◆ **INPUT DATA**:

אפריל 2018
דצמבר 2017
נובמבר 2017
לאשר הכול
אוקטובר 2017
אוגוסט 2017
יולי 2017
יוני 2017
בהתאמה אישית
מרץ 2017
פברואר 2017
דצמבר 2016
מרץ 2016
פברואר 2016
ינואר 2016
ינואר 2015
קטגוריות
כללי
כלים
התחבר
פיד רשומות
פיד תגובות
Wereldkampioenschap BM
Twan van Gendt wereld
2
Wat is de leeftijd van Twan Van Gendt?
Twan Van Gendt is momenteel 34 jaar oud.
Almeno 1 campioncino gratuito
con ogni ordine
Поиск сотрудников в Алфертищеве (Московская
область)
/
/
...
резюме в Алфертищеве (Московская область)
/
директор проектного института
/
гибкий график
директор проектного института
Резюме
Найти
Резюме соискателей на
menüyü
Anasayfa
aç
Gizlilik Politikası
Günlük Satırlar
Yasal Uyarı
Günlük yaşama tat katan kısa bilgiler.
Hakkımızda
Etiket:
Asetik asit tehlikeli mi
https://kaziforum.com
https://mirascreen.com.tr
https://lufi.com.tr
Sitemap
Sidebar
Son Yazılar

* * *

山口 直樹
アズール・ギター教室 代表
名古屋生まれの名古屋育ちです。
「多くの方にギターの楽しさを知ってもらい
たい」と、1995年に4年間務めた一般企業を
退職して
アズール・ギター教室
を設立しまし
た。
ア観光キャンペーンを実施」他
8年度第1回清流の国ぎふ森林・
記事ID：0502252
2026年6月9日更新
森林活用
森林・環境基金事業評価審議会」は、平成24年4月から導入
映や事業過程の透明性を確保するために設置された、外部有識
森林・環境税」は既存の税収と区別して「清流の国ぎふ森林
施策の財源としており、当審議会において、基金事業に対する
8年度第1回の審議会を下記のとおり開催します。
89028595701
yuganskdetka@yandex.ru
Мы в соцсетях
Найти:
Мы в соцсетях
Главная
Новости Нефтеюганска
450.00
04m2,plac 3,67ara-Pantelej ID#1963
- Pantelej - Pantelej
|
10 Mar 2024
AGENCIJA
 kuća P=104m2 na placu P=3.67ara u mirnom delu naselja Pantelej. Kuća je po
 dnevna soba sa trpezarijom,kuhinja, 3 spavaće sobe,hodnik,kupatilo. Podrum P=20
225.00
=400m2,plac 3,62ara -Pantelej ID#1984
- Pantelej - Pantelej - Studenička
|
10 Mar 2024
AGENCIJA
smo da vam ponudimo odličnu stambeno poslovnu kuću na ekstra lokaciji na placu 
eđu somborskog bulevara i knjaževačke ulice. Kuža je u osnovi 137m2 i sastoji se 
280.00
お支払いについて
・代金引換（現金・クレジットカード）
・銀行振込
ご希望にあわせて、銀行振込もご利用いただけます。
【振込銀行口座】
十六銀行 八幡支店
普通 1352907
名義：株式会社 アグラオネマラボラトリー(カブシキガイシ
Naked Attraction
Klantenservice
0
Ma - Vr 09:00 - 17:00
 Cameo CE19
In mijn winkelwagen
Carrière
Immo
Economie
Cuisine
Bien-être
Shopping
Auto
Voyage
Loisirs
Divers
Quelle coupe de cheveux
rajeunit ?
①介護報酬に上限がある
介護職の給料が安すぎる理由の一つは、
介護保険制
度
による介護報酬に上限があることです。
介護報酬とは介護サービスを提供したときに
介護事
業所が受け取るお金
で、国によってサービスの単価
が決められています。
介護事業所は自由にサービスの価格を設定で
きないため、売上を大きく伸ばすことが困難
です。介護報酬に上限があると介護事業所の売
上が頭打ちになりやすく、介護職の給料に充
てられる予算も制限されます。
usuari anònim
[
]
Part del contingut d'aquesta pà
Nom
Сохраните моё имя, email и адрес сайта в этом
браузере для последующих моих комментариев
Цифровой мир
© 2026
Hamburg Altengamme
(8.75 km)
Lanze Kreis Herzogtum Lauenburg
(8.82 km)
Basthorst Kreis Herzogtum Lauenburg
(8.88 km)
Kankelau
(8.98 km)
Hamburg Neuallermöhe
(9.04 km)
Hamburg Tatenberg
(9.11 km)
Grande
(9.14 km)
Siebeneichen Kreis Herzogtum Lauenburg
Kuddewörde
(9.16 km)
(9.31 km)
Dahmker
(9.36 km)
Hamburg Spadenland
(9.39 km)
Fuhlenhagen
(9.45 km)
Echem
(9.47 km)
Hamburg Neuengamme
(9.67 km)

◆ **WORK TO BE COMPLETED**: Copy every line of the entries above in which "Günlük" occurs.

◆ **TASK RESULT**:
Günlük Satırlar
Günlük yaşama tat katan kısa bilgiler.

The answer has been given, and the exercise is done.